Alfonso Guida, L’acqua al cervello è una foglia,  (Edizioni dello straniero)

Immagini nitide, suoni, profumi. Ma anche un lirismo equilibrato, nel tentativo di riconnettersi
alla propria origine. I versi di Guida traggono la loro linfa dal vissuto dell’autore e dai luoghi a lui
cari e proiettano il lettore in una fulgida visione.


Giulia Oglialoro

Francesca Matteoni, Tundra e Peive, (Nottetempo)

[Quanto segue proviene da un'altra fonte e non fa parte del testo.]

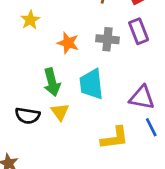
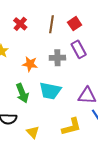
cyan trapezoid: (91, 84) -> (50, 91), turned -65
yellow triangle: (60, 112) -> (33, 132), moved

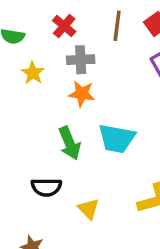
gray cross: (57, 58) -> (81, 60), moved

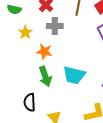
orange star: (82, 94) -> (44, 52), moved
black semicircle: (46, 187) -> (30, 102), turned 84

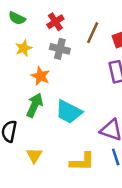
green arrow: (45, 76) -> (35, 105), turned -150

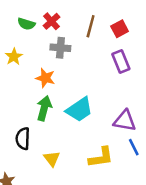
green semicircle: (17, 18) -> (26, 24), moved
yellow star: (24, 48) -> (14, 57), moved
cyan trapezoid: (69, 112) -> (79, 109), turned -52

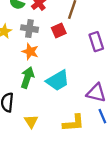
red square: (120, 29) -> (59, 30), moved
gray cross: (60, 48) -> (29, 29), moved

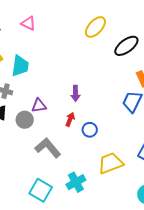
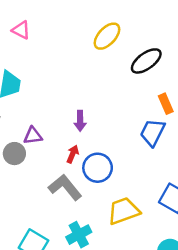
blue circle: (90, 130) -> (98, 168), size x1.5
gray L-shape: (48, 148) -> (65, 187), moved

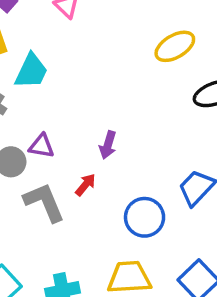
blue circle: (98, 168) -> (145, 217), moved
gray L-shape: (65, 187) -> (44, 202), moved

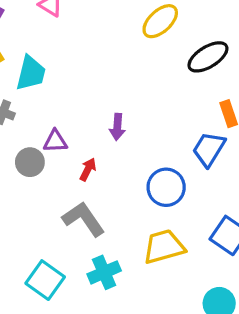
red arrow: (85, 185) -> (88, 169), moved
gray L-shape: (44, 202) -> (84, 219), moved

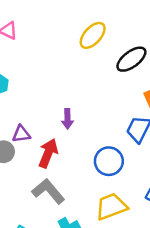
red arrow: (88, 169) -> (48, 153), size x1.6

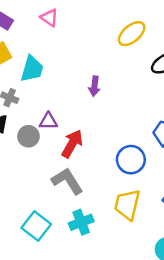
purple arrow: (67, 119) -> (94, 86), moved
yellow trapezoid: (111, 207) -> (127, 205), turned -64

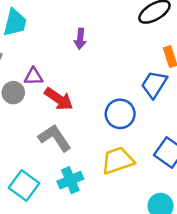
red arrow: (72, 144) -> (59, 99), turned 96
yellow trapezoid: (127, 205) -> (118, 161), turned 60

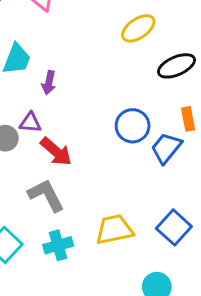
purple arrow: (80, 39) -> (49, 83), moved
blue circle: (120, 114) -> (133, 126), moved

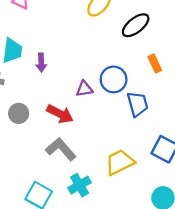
purple triangle: (30, 123) -> (84, 89), moved
blue trapezoid: (166, 148) -> (137, 104), moved, turned 140

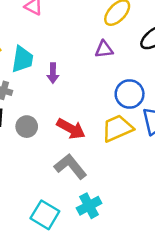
purple triangle: (84, 89) -> (104, 49), moved
yellow trapezoid: (120, 162) -> (117, 128), moved

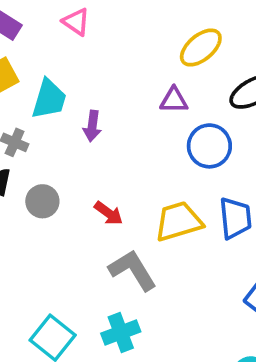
blue circle: (130, 94) -> (209, 146), moved
red arrow: (71, 129) -> (109, 213), size x0.7
gray L-shape: (70, 166) -> (133, 270), moved

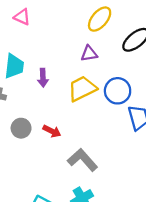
blue circle: (209, 146) -> (118, 91), moved
red arrow: (109, 213) -> (52, 131), moved
yellow trapezoid: (178, 221) -> (82, 89), moved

Per Cristina Campo, la fiaba non significava mera semplificazione, ma anzi la capacità di
scorgere i misteri più impenetrabili al di sotto della realtà quotidiana. Lo sa bene Francesca Matteoni, che le fiabe le ha studiate, riscritte, mescolate in racconti e raccolte di poesie. Per il suo ultimo e selvatico romanzo, l’autrice ha attinto all’immaginario folklorico di tradizioni diverse: Tundra e Peive, rispettivamente un folletto e un gatto, accompagnano l’adolescente Talia in un viaggio fantastico, attraverso tempi e luoghi remoti, nel tentativo di riparare una natura corrotta e ammalata della cattiveria umana. Come in ogni fiaba che si rispetti, la magia non è un’entità astratta ma vive nelle cose, negli animali che mutano continuamente forma, negli alberi che sono stati uomini in un’altra vita, nella polvere che “scendeva nei tronchi dove dormivano gli umani e si fermava nei loro occhi come la sabbia del sonno”. Con una lingua incantata e mai ingenua, Francesca Matteoni ci conduce in un mondo di confini permeabili, di vita e morte avviluppate insieme, con la grazia e la bellezza di quel “gioco di assoluta importanza” che è la letteratura.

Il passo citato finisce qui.